New Approaches in the Genetic Diagnosis of Inherited Retinal Dystrophies and Future Therapeutic Insights
- Autores: Belén García‑Bohórquez
- Directores de la Tesis: José María Millán Salvador (dir. tes.), Gema García Garcia (dir. tes.), Joaquín Cañizares Sales (tut. tes.)
- Lectura: En la Universitat Politècnica de València ( España ) en 2025
- Idioma: inglés
- Tribunal Calificador de la Tesis: Rosa Coco Martín (presid.), María José Herrero Cervera (secret.), Eduardo José Gil Duarte Silva (voc.)

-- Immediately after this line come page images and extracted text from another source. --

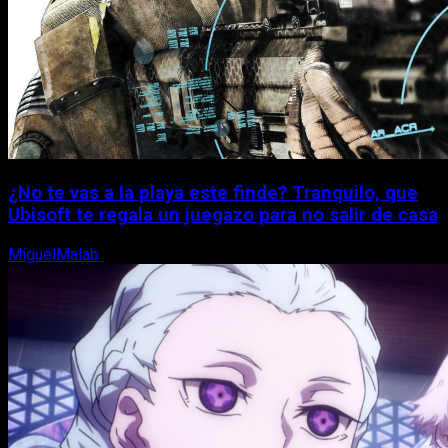
¿No te vas a la playa este finde? Tranquilo, que
Ubisoft te regala un juegazo para no salir de casa
MiguelMalab
7 de agosto, 2026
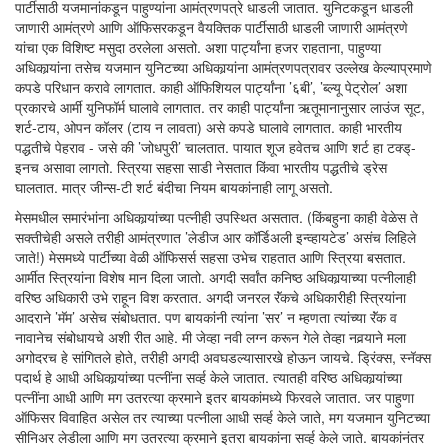
पार्टीसाठी यजमानांकडून पाहुण्यांना आमंत्रणपत्रे धाडली जातात. युनिटकडून धाडली
जाणारी आमंत्रणे आणि ऑफिसरकडून वैयक्तिक पार्टीसाठी धाडली जाणारी आमंत्रणे
यांचा एक विशिष्ट मसुदा ठरलेला असतो. अशा पार्ट्यांना हजर राहताना, पाहुण्या
अधिकार्‍यांना तसेच यजमान युनिटच्या अधिकार्‍यांना आमंत्रणपत्रावर उल्लेख केल्याप्रमाणे
कपडे परिधान करावे लागतात. काही ऑफिशियल पार्ट्यांना ’६बी’, ’ब्ल्यू पेट्रोल’ अशा
प्रकारचे आर्मी युनिफॉर्म घालावे लागतात. तर काही पार्ट्यांना ऋतूमानानुसार लाउंज सूट,
शर्ट-टाय, ओपन कॉलर (टाय न लावता) असे कपडे घालावे लागतात. काही भारतीय
पद्धतीचे पेहराव - जसे की ’जोधपुरी’ चालतात. पायात शूज हवेतच आणि शर्ट हा टक्ड्-
इनच असावा लागतो. स्त्रिया सहसा साडी नेसतात किंवा भारतीय पद्धतीचे ड्रेस
घालतात. मात्र जीन्स-टी शर्ट बंदीचा नियम बायकांनाही लागू असतो.
मेसमधील समारंभांना अधिकार्‍यांच्या पत्नीही उपस्थित असतात. (किंबहुना काही वेळेस ते
सक्तीचेही असले तरीही आमंत्रणात ’लेडीज आर कॉर्डिअली इन्व्हायटेड’ असंच लिहिले
जाते!) मेसमध्ये पार्टीच्या वेळी ऑफिसर्स सहसा उभेच राहतात आणि स्त्रिया बसतात.
आर्मीत स्त्रियांना विशेष मान दिला जातो. अगदी सर्वांत कनिष्ठ अधिकार्‍याच्या पत्नीलाही
वरिष्ठ अधिकारी उभे राहून विश करतात. अगदी जनरल रॅंकचे अधिकारीही स्त्रियांना
आदराने ’मॅम’ असेच संबोधतात. पण बायकांनी त्यांना ’सर’ न म्हणता त्यांच्या रॅंक व
नावानेच संबोधायचे अशी रीत आहे. मी जेव्हा नवी लग्न करून गेले तेव्हा नवर्‍याने मला
अगोदरच हे सांगितले होते, तरीही अगदी अवघडल्यासारखे होऊन जायचे. ड्रिंक्स, स्नॅक्स
पदार्थ हे आधी अधिकार्‍यांच्या पत्नींना सर्व्ह केले जातात. त्यातही वरिष्ठ अधिकार्‍यांच्या
पत्नींना आधी आणि मग उतरत्या क्रमाने इतर बायकांमध्ये फिरवले जातात. जर पाहुणा
ऑफिसर विवाहित असेल तर त्याच्या पत्नीला आधी सर्व्ह केले जाते, मग यजमान युनिटच्या
सीनिअर लेडीला आणि मग उतरत्या क्रमाने इतरा बायकांना सर्व्ह केले जाते. बायकांनंतर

- Programa de doctorado: Programa de Doctorado en Biotecnología por la Universitat Politècnica de València
- Materias:
- Enlaces
- Tesis en acceso abierto en: RiuNet
- Resumen
Inherited retinal dystrophies (IRD) are genetic disorders affecting photoreceptors and retinal pigment epithelium cells, leading to progressive vision loss. Their genetic diagnosis is challenging due to significant genetic and clinical heterogeneity, with over 280 associated genes. High-throughput sequencing (HTS) has revolutionized the diagnostic process, improving variant identification and providing patients with genetic counseling and access to gene therapy trials.
The first study analyzed 92 IRD patients using custom gene panels, identifying the genetic cause in 57.6% of cases. Among them, 13% had only one mutation in autosomal recessive genes, while 29.3% remained undiagnosed. A total of 120 pathogenic or likely pathogenic variants were found, including 30 novel ones. ABCA4 was the most frequently mutated gene in cone-rod dystrophy, whereas USH2A mutations were most common in retinitis pigmentosa (RP). The inclusion of non-coding regions allowed the identification of deep-intronic variants in ABCA4 and CEP290, reinforcing the importance of these regions in genetic diagnostics. This approach enabled molecular diagnosis for many patients, helping them make reproductive decisions and access gene therapy clinical trials.
The second study focused on deep-intronic variants in USH2A in unresolved Usher syndrome (USH) and autosomal recessive RP cases. Five previously reported pathogenic variants were screened in monoallelic patients, leading to a complete diagnosis in 30.95% of them. Further sequencing of USH2A or all USH genes revealed 16 variants affecting splicing, of which four were confirmed functionally. Two newly discovered variants caused pseudoexon (PE) inclusion in pre-mRNA, while two others affected a regulatory cis-element. Antisense oligonucleotides (ASOs) were designed to correct PE inclusion in three deep-intronic USH2A variants, successfully restoring normal splicing in vitro, demonstrating the therapeutic potential of ASOs.
The third study examined oro-facial-digital syndrome (OFD) type IX, a ciliopathy linked to TBC1D32 mutations. A patient presenting OFD type IX features, RP, and bilateral sensorineural hearing loss (SNHL) underwent clinical exome sequencing, which identified two heterozygous TBC1D32 variants in trans. As this was the first reported case of SNHL associated with TBC1D32 mutations, additional analyses of SNHL-related genes were conducted, but no disease-causing variants were found. Given the role of ciliary dysfunction in hearing loss, SNHL could be considered an additional symptom of OFD type IX. This highlights the importance of genetic and clinical evaluations in complex phenotypes.
In conclusion, this research underscores the need to analyze both coding and non-coding regions to improve IRD diagnosis. It also demonstrates how HTS and tools like ASOs can advance personalized treatments, offering hope for patients with ultra-rare variants. A thorough clinical anamnesis and case review are essential for achieving accurate genetic diagnoses and ensuring proper patient follow-up.